AI regulations worldwide reflect a race against foreign influence. At the geopolitical scale, the US competes with China economically and militarily. The EU emphasises establishing its own digital sovereignty and striving for independence from the US.
On a domestic level, these regulations may be seen as favouring large incumbent tech firms over emerging challengers. This is since it is usually expensive to comply with laws, requiring resources smaller firms may lack.
Alphabet, Meta and Tesla have supported calls for AI regulation. At the identical time, the Alphabet-owned Google has joined Amazon in investing billions in OpenAI’s competitor Anthropic, and Tesla boss Elon Musk’s xAI has just launched its first product, a chatbot called Grok.
Shared vision
The EU’s AI Act, China’s AI regulations, and the White House executive order show shared interests between the nations involved. Together, they set the stage for last week’s “Bletchley declaration”, during which 28 countries including the US, UK, China, Australia and several other EU members pledged cooperation on AI safety.
Countries or regions see AI as a contributor to their economic development, national security, and international leadership. Despite the recognised risks, all jurisdictions are attempting to support AI development and innovation.

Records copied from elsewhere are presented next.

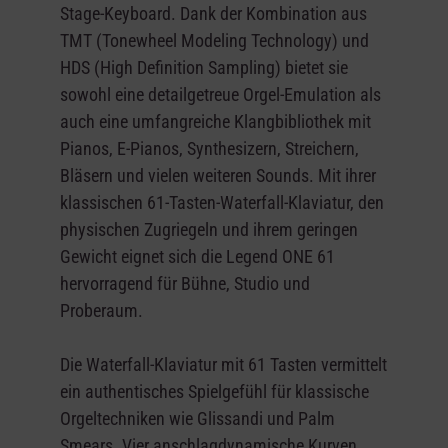
Stage-Keyboard. Dank der Kombination aus
TMT (Tonewheel Modeling Technology) und
HDS (High Definition Sampling) bietet sie
sowohl eine detailgetreue Orgel-Emulation als
auch eine umfangreiche Klangbibliothek mit
Pianos, E-Pianos, Synthesizern, Streichern,
Bläsern und vielen weiteren Sounds. Mit ihrer
klassischen 61-Tasten-Waterfall-Klaviatur, den
physischen Zugriegeln und ihrem geringen
Gewicht eignet sich die Legend ONE 61
hervorragend für Bühne, Studio und
Proberaum.
Die Waterfall-Klaviatur mit 61 Tasten vermittelt
ein authentisches Spielgefühl für klassische
Orgeltechniken wie Glissandi und Palm
Smears. Vier anschlagdynamische Kurven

By 2026, worldwide spending on AI-centric systems may pass US$300 billion by one estimate. By 2032, in accordance with a Bloomberg report, the generative AI market alone could also be value US$1.3 trillion.
Numbers like these, and talk of perceived advantages from tech firms, national governments, and consultancy firms, are likely to dominate media coverage of AI. Critical voices are sometimes sidelined.
Competing interests
Beyond economic advantages, countries also look to AI systems for defence, cybersecurity, and military applications.

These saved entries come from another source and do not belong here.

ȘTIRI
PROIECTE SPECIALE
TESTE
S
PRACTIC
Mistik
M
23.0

At the UK’s AI safety summit, international tensions were apparent. While China agreed with the Bletchley declaration made on the summit’s first day, it was excluded from public events on the second day.

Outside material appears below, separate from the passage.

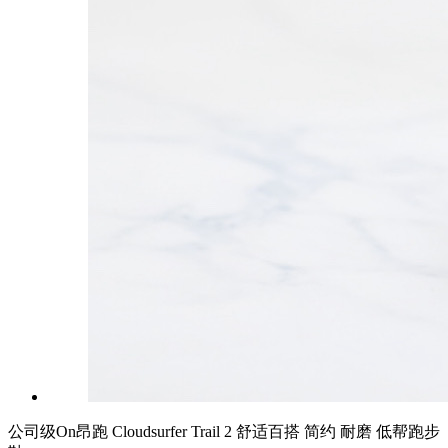
公司级On昂跑 Cloudsurfer Trail 2 舒适百搭 简约 耐磨 低帮跑步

One point of disagreement is China’s social credit system, which operates with little transparency. The EU’s AI Act regards social scoring systems of this kind as creating unacceptable risk.
The US perceives China’s investments in AI as a threat to US national and economic security, particularly when it comes to cyberattacks and disinformation campaigns.
These tensions are more likely to hinder global collaboration on binding AI regulations.
The limitations of current rules
Existing AI regulations even have significant limitations. For instance, there is no such thing as a clear, common set of definitions of various sorts of AI technology in current regulations across jurisdictions.
Current legal definitions of AI are likely to be very broad, raising concern over how practical they’re. This broad scope means regulations cover a big selection of systems which present different risks and will deserve different treatments. Many regulations lack clear definitions for risk, safety, transparency, fairness, and non-discrimination, posing challenges for ensuring precise legal compliance.
We are also seeing local jurisdictions launch their very own regulations inside the national frameworks. These may address specific concerns and help to balance AI regulation and development.
California has introduced two bills to control AI in employment. Shanghai has proposed a system for grading, management and supervision of AI development on the municipal level.
However, defining AI technologies narrowly, as China has done, poses a risk that firms will find ways to work around the foundations.
Moving forward
Sets of “best practices” for AI governance are emerging from local and national jurisdictions and transnational organisations, with oversight from groups similar to the UN’s AI advisory board and the US’s National Institute of Standards and Technology. The existing AI governance frameworks from the UK, the US, the EU, and – to a limited extent – China are more likely to be seen as guidance.
Global collaboration might be underpinned by each ethical consensus and more importantly national and geopolitical interests.